Germania-Italia tra rivalità e collaborazione

Scritto da in data Marzo 1, 2021

Con il Recovery Fund la Germania ha deciso di salvare l’Italia da un probabile default sotto i colpi della crisi economica: perché l’ha fatto?

Ascolta il podcast

Un po’ di storia

Cominciamo in questa puntata a parlare della Germania, della sua economia, del suo ruolo nell’Unione Europea facendo qualche piccola digressione storica che ci serve per comprendere meglio quello che sta accadendo oggi. Partiamo dal rapporto tra la Germania e il nostro paese e facciamo qualche passo indietro tornando al 1970.
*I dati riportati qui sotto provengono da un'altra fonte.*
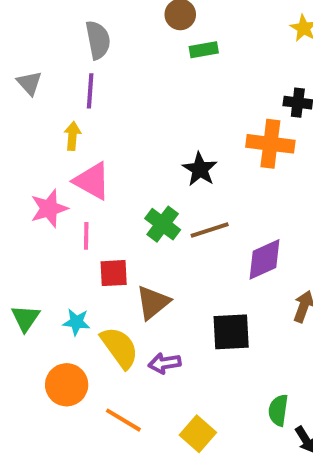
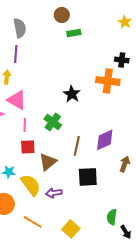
brown line: (210, 230) -> (77, 146), moved, turned -60
pink line: (86, 236) -> (25, 125), moved

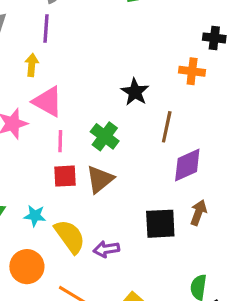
orange cross: (108, 81) -> (192, 71), size x0.7
brown line: (77, 146) -> (167, 127), moved
brown triangle: (48, 162) -> (100, 179), moved
brown arrow: (125, 164) -> (198, 213), moved

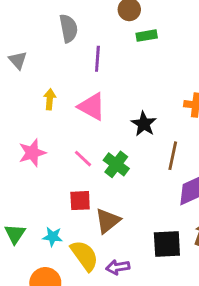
purple line: (46, 28) -> (97, 59), moved
pink triangle: (48, 101) -> (92, 106), moved
pink line: (60, 141) -> (83, 159), moved, turned -48
brown triangle: (100, 179) -> (108, 221), moved

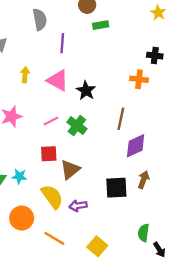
black star: (144, 124) -> (86, 91), moved
pink line: (83, 159) -> (51, 121), turned -70
cyan star: (53, 237) -> (19, 176), moved

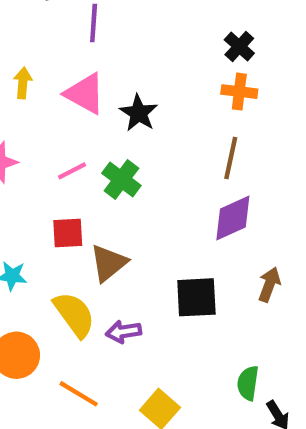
black cross: (155, 56) -> (239, 47), moved, turned 35
brown line: (121, 119) -> (231, 158), moved
brown arrow: (144, 180) -> (269, 284), moved

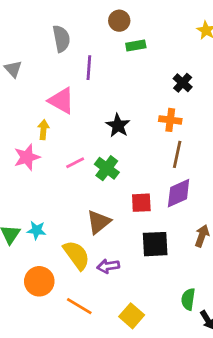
yellow arrow: (23, 83) -> (43, 130), moved
orange cross: (239, 92) -> (170, 120), moved
pink triangle: (85, 94) -> (61, 101), moved
red square: (68, 233) -> (141, 203), moved

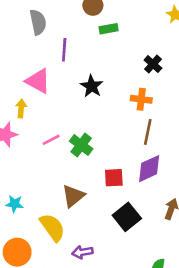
black star: (118, 125) -> (92, 86), moved
black square: (155, 244) -> (127, 217), turned -36
purple arrow: (108, 266) -> (82, 252), moved

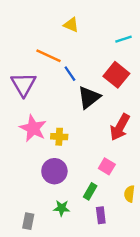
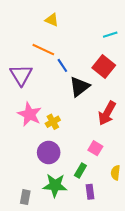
yellow triangle: (71, 25) -> (52, 20), moved
yellow cross: (59, 137) -> (53, 122), turned -32
green star: (62, 208) -> (55, 185), size x1.6

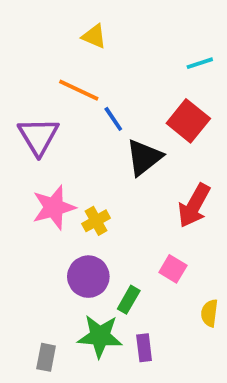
pink star: (30, 114) -> (54, 207), turned 30
green rectangle: (80, 171) -> (129, 300), moved
purple rectangle: (90, 192) -> (144, 348), moved

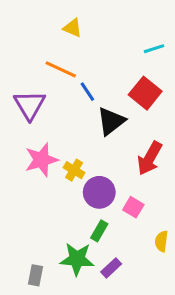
yellow cross: (96, 221) -> (74, 170), turned -30
purple circle: (88, 277) -> (99, 192), moved
purple rectangle: (144, 348) -> (111, 268), turned 54

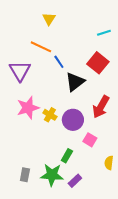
yellow triangle: (73, 28) -> (49, 19), turned 40
purple circle: (99, 192) -> (73, 120), moved
gray rectangle: (36, 275) -> (25, 175), moved

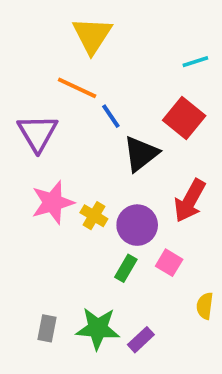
yellow triangle: (49, 19) -> (92, 35), size x1.6
green rectangle: (67, 156) -> (126, 268), moved

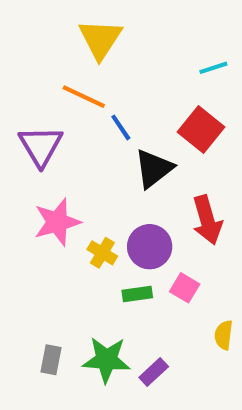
red arrow: (190, 201) -> (207, 220), turned -45
yellow cross: (94, 216) -> (102, 253), moved
green rectangle: (126, 268) -> (137, 294), turned 52

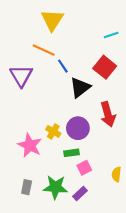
pink star: (57, 222) -> (30, 145), moved, turned -30
pink square: (185, 288) -> (84, 168), moved, turned 32

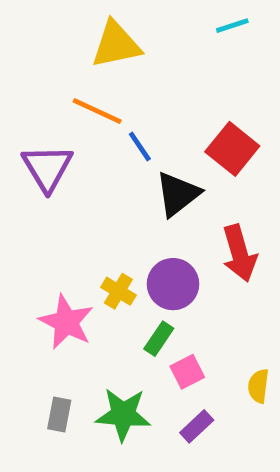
yellow triangle: (52, 20) -> (116, 45), turned 45
cyan line: (111, 35) -> (232, 26), moved
green rectangle: (71, 153) -> (159, 339), turned -48
purple rectangle: (80, 194) -> (197, 426), moved

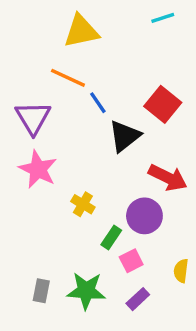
red arrow: (239, 253) -> (168, 178), turned -48
purple circle: (173, 284) -> (144, 216), moved
pink star: (66, 322) -> (38, 169), moved

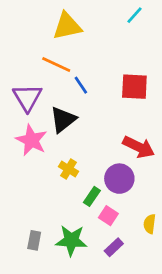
cyan line: (163, 18) -> (134, 15), turned -30
red square: (163, 104) -> (134, 87), turned -36
black triangle: (124, 136) -> (63, 120), moved
pink square: (131, 261) -> (108, 216), turned -30

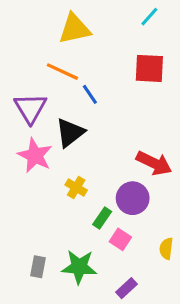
red square: (134, 87) -> (149, 68), moved
purple rectangle: (114, 247) -> (126, 288), moved

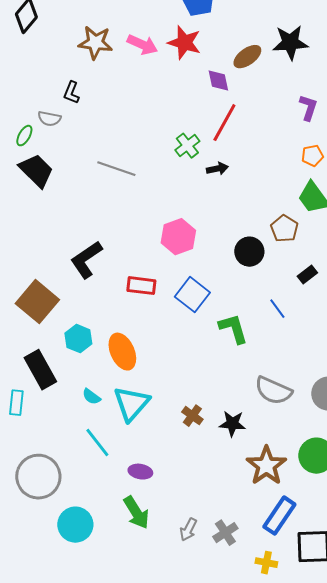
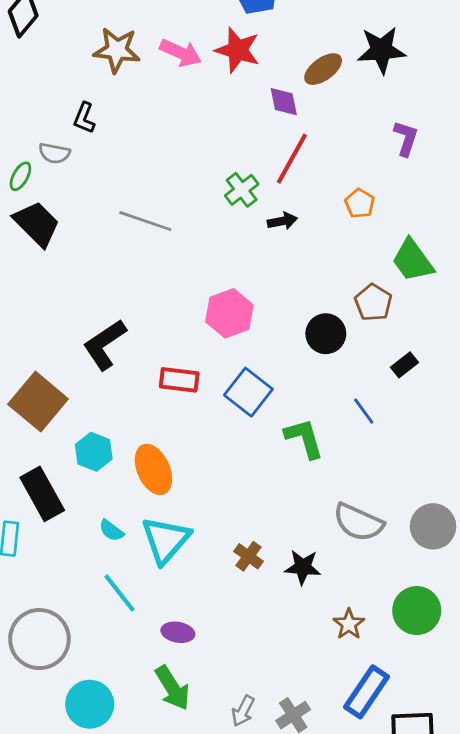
orange pentagon: (312, 156) -> (360, 203), moved, turned -30
brown star: (266, 466) -> (349, 624), size x0.6

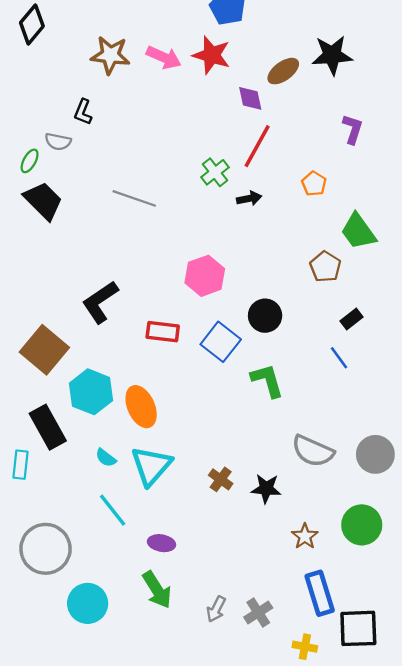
black circle: (326, 334) -> (265, 316), moved
blue line: (364, 411) -> (339, 358), moved
cyan hexagon: (94, 452) -> (91, 392), size x1.4
blue rectangle: (367, 692) -> (320, 593), turned -51

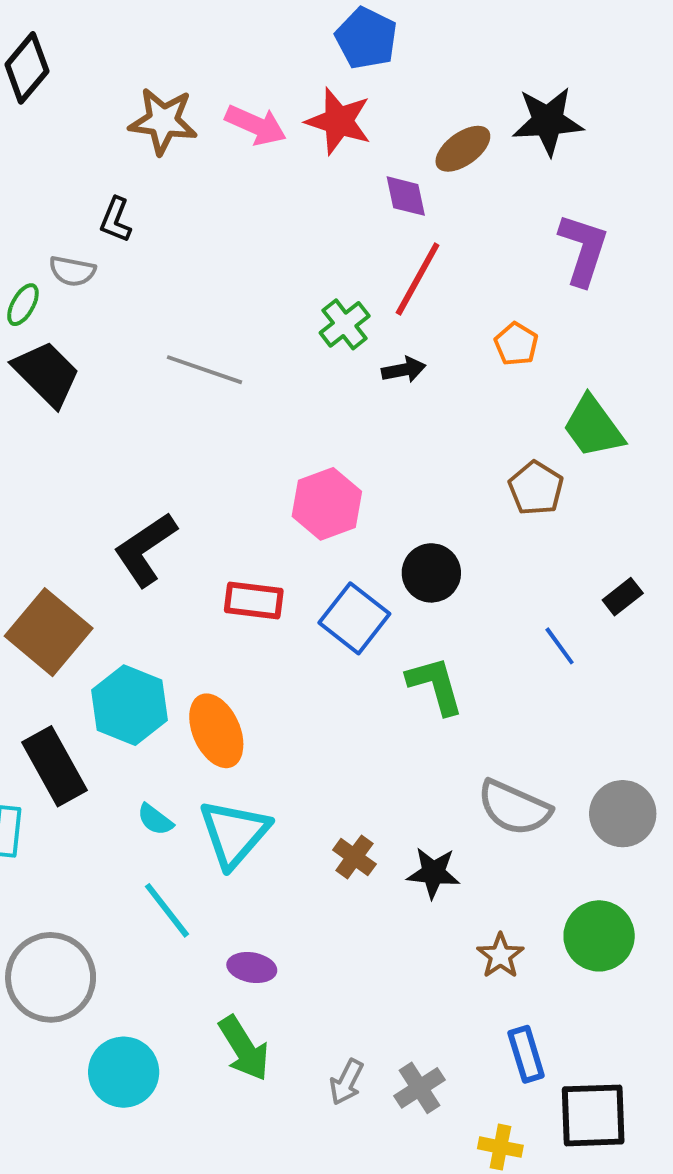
purple L-shape: (353, 129) -> (583, 249), size x1.4
black rectangle: (351, 319) -> (623, 597), moved
blue rectangle: (320, 593) -> (526, 1054), size x0.7

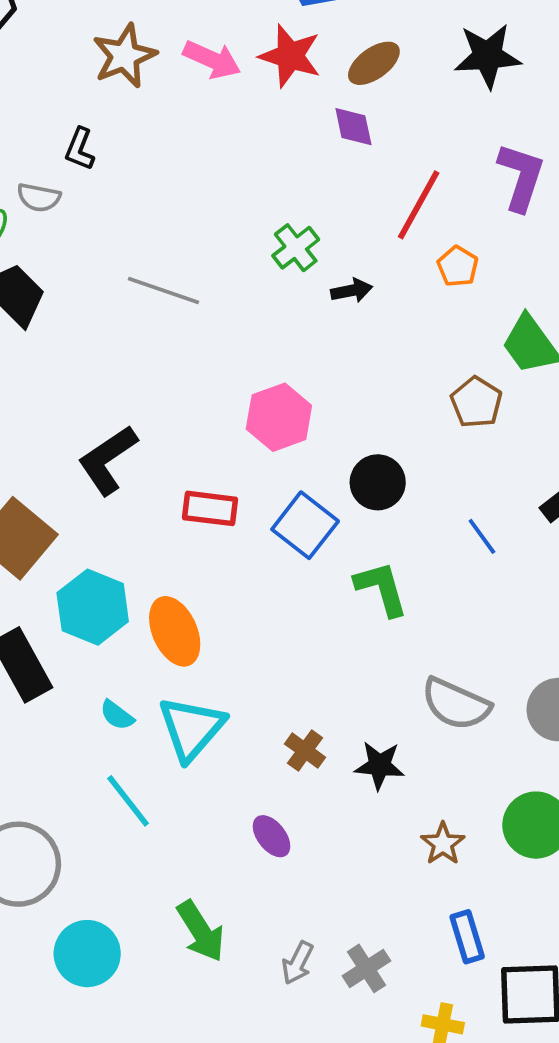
brown star: (163, 121) -> (124, 56), turned -30
brown ellipse: (463, 149) -> (374, 63), moved
red line: (418, 279) -> (419, 205), moved
blue line: (560, 646) -> (482, 536), moved
purple ellipse: (252, 968) -> (272, 836), moved, turned 42

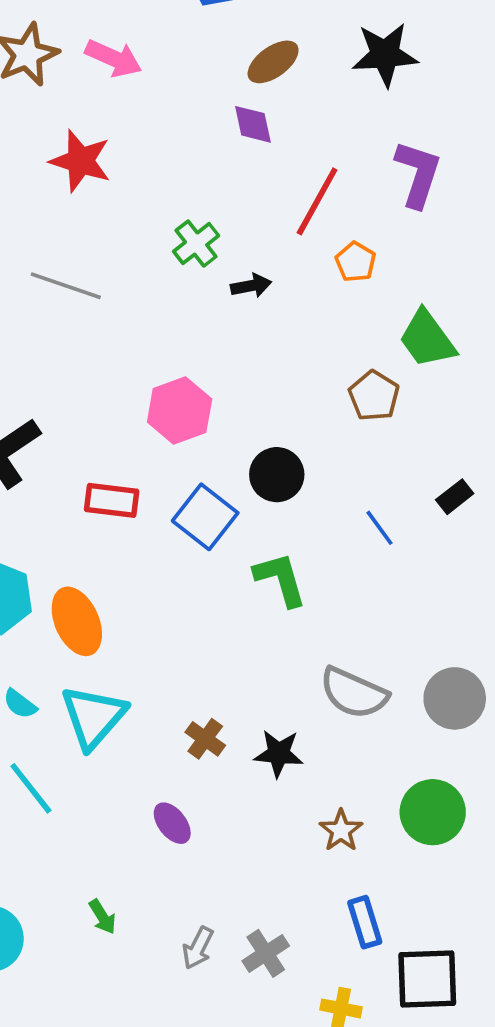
red star: (290, 56) -> (80, 161), moved
green arrow: (201, 931) -> (102, 917), size x0.6

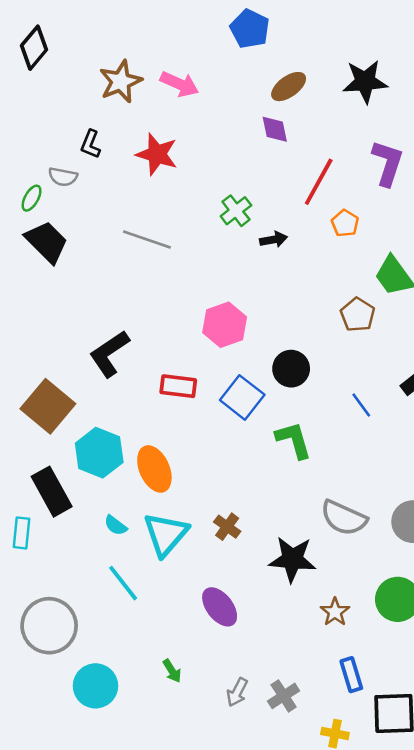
brown cross: (205, 739) -> (227, 527), moved
black star: (279, 753) -> (292, 559), size x1.4
purple ellipse: (172, 823) -> (220, 607), size x1.4

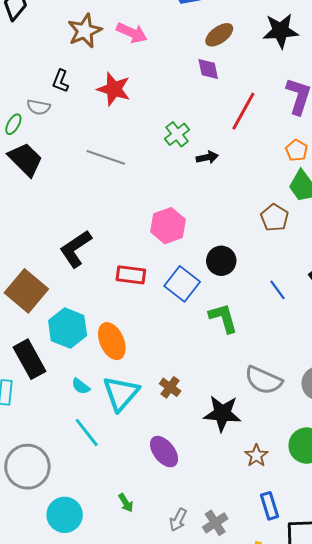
orange pentagon: (345, 223) -> (297, 150), moved

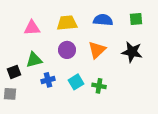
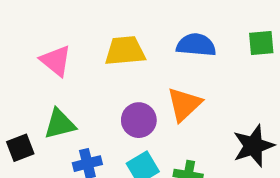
pink triangle: (32, 28) -> (56, 61), turned 42
purple circle: (67, 50) -> (139, 120), moved
black star: (132, 52) -> (253, 146), moved, turned -30

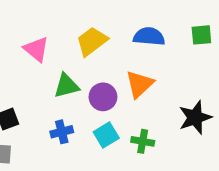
yellow trapezoid: (125, 51) -> (92, 41), turned -32
green triangle: (60, 124) -> (66, 86), moved

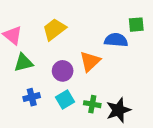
blue semicircle: (149, 37) -> (116, 40), moved
green triangle: (66, 86) -> (23, 63), moved
black star: (195, 118) -> (118, 110), moved

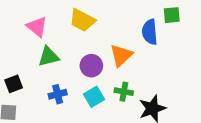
yellow trapezoid: (54, 29) -> (82, 20), turned -115
blue semicircle: (116, 40) -> (150, 32), turned -100
green cross: (92, 104) -> (124, 92), moved

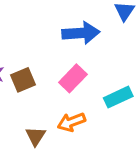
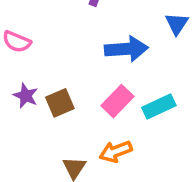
cyan rectangle: (118, 97) -> (159, 106), moved

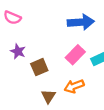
brown square: (60, 103) -> (39, 67), moved

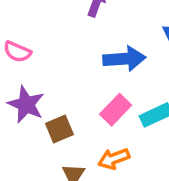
purple star: (18, 51) -> (26, 104), size x1.5

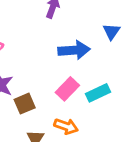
orange arrow: (114, 159) -> (66, 126), turned -140

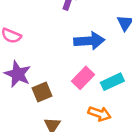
orange arrow: (66, 126) -> (100, 114), moved

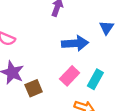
cyan rectangle: (112, 82) -> (95, 79), turned -36

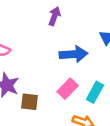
brown square: (34, 88) -> (29, 102), turned 30

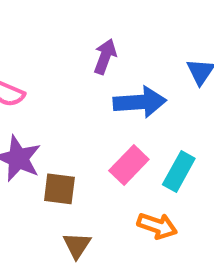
purple arrow: (54, 16) -> (105, 56), moved

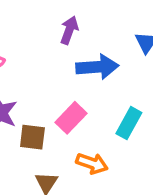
pink rectangle: (129, 165) -> (71, 118), moved
orange arrow: (157, 226) -> (92, 163), moved

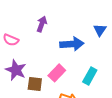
purple arrow: (69, 30) -> (42, 24), moved

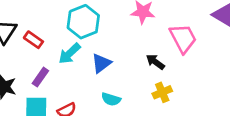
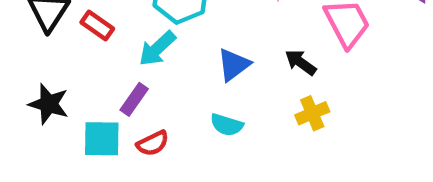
blue triangle: (101, 63) -> (234, 65), moved
purple rectangle: (40, 77) -> (134, 99), moved

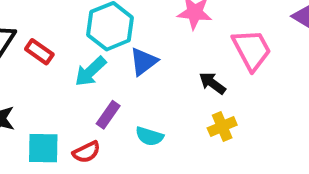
blue triangle: (234, 65) -> (144, 62), moved
purple rectangle: (134, 99) -> (108, 115), moved

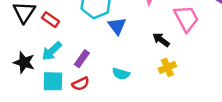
blue triangle: (144, 62) -> (117, 26), turned -30
cyan arrow: (90, 71) -> (52, 51), moved
purple rectangle: (108, 115) -> (82, 59), moved

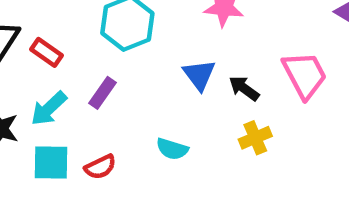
pink trapezoid: (186, 18) -> (305, 75), moved
blue triangle: (117, 26) -> (199, 75), moved
purple rectangle: (82, 59) -> (103, 93), moved

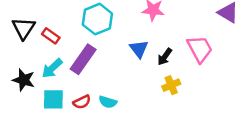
black arrow: (244, 88) -> (165, 57), turned -90
purple rectangle: (103, 93) -> (83, 59), size x1.6
cyan semicircle: (172, 149) -> (108, 102), moved

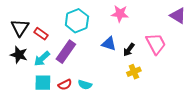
blue triangle: (139, 49) -> (109, 44), turned -35
black star: (24, 80) -> (19, 55), moved

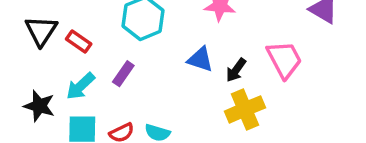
purple rectangle: (66, 52) -> (123, 74), size x0.6
black star: (19, 55) -> (39, 106), moved
yellow cross: (134, 72) -> (245, 109), size x1.5

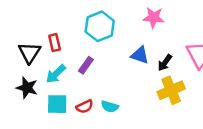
black triangle: (41, 31) -> (29, 53), moved
red rectangle: (79, 42) -> (55, 43), turned 42

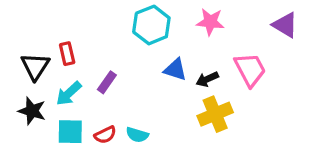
pink star: (154, 18) -> (210, 22), moved
cyan hexagon: (100, 26) -> (151, 25), moved
black arrow: (165, 63) -> (207, 79), turned 30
Anche chi, come il sottoscritto, non è molto ferrato sull’argomento calcio conosce la partita Italia-Germania alle semifinali del Mondiale del 1970 a Città del Messico. Una partita epica, alcuni giornalisti sportivi l’hanno definita la partita del secolo, una partita non bellissima ma molto combattuta ed emozionante, finita ai supplementari con la vittoria dell’Italia per 4 a 3 sui tedeschi della Germania Ovest, perché all’epoca la Germania era ancora divisa in due. Con quella vittoria l’Italia finì in finale ma poi fu sconfitta dal potentissimo Brasile di Pelè. All’epoca ero bambino ma ricordo ancora l’entusiasmo di mio padre e dei suoi amici che festeggiavano quella vittoria con un bel brindisi. Anch’io festeggiai pur non capendo bene il significato di quell’evento: unico rammarico è che io il brindisi dovetti farlo con l’aranciata.

Era il 1970, la Seconda Guerra Mondiale era finita 25 anni prima, ma gli adulti in età più matura quella guerra l’avevano vissuta e alcuni anche combattuta. Noi avevamo iniziato la guerra come alleati dei tedeschi e l’avevamo finita come loro nemici. Un classico della storia italiana. Era successo anche nella Prima Guerra Mondiale nella quale, stando ai trattati internazionali, noi avremmo dovuto essere alleati degli Imperi centrali, quello germanico e quello austro-ungarico ma, purtroppo, avevamo ancora alcune questioncelle in sospeso con gli Asburgo. C’era la questione di Trento, di Trieste, della Venezia Giulia, dell’Istria e della Dalmazia − le cosiddette “terre irredente” − e, ancora carichi di retorica risorgimentale, decidemmo di schierarci opportunisticamente a fianco di Francia, Russia e Inghilterra nel tentativo, poi riuscito, di completare l’unità d’Italia, almeno quella geografica.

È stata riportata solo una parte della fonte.